# [What to produce]
Beginning with the first line below, output every record verbatim and leave out the images.
[The input]
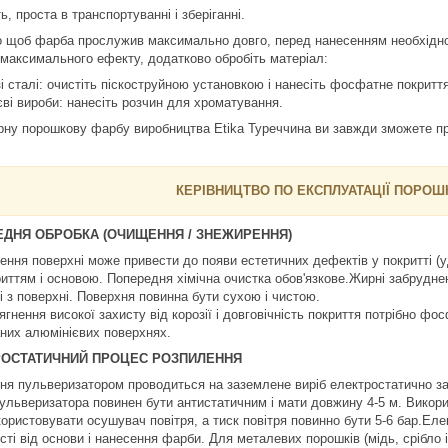
ь, проста в транспортуванні і зберіганні.
о щоб фарба прослужив максимально довго, перед нанесенням необхідно з
 максимального ефекту, додатково обробіть матеріал:
і сталі: очистіть піскоструйною установкою і нанесіть фосфатне покриття
єві вироби: нанесіть розчин для хроматування.
рну порошкову фарбу виробництва Etika Туреччина ви завжди зможете пр
КЕРІВНИЦТВО ПО ЕКСПЛУАТАЦІЇ ПОРО
ДНЯ ОБРОБКА (ОЧИЩЕННЯ / ЗНЕЖИРЕННЯ)
ння поверхні може привести до появи естетичних дефектів у покритті (уд
иттям і основою. Попередня хімічна очистка обов'язкове.Жирні забруднення
і з поверхні. Поверхня повинна бути сухою і чистою.
гнення високої захисту від корозії і довговічність покриття потрібно фо
них алюмінієвих поверхнях.
РОСТАТИЧНИЙ ПРОЦЕС РОЗПИЛЕННЯ
ня пульверизатором проводиться на заземлене виріб електростатично з
ульверизатора повинен бути антистатичним і мати довжину 4-5 м. Викорис
користовувати осушувач повітря, а тиск повітря повинно бути 5-6 бар.Еле
ті від основи і нанесення фарби. Для металевих порошків (мідь, срібло і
[/The input]
# [Answer box]
ь, проста в транспортуванні і зберіганні.
о щоб фарба прослужив максимально довго, перед нанесенням необхідно з
 максимального ефекту, додатково обробіть матеріал:
і сталі: очистіть піскоструйною установкою і нанесіть фосфатне покриття
єві вироби: нанесіть розчин для хроматування.
рну порошкову фарбу виробництва Etika Туреччина ви завжди зможете пр
КЕРІВНИЦТВО ПО ЕКСПЛУАТАЦІЇ ПОРО
ДНЯ ОБРОБКА (ОЧИЩЕННЯ / ЗНЕЖИРЕННЯ)
ння поверхні може привести до появи естетичних дефектів у покритті (уд
иттям і основою. Попередня хімічна очистка обов'язкове.Жирні забруднення
і з поверхні. Поверхня повинна бути сухою і чистою.
гнення високої захисту від корозії і довговічність покриття потрібно фо
них алюмінієвих поверхнях.
РОСТАТИЧНИЙ ПРОЦЕС РОЗПИЛЕННЯ
ня пульверизатором проводиться на заземлене виріб електростатично з
ульверизатора повинен бути антистатичним і мати довжину 4-5 м. Викорис
користовувати осушувач повітря, а тиск повітря повинно бути 5-6 бар.Еле
ті від основи і нанесення фарби. Для металевих порошків (мідь, срібло і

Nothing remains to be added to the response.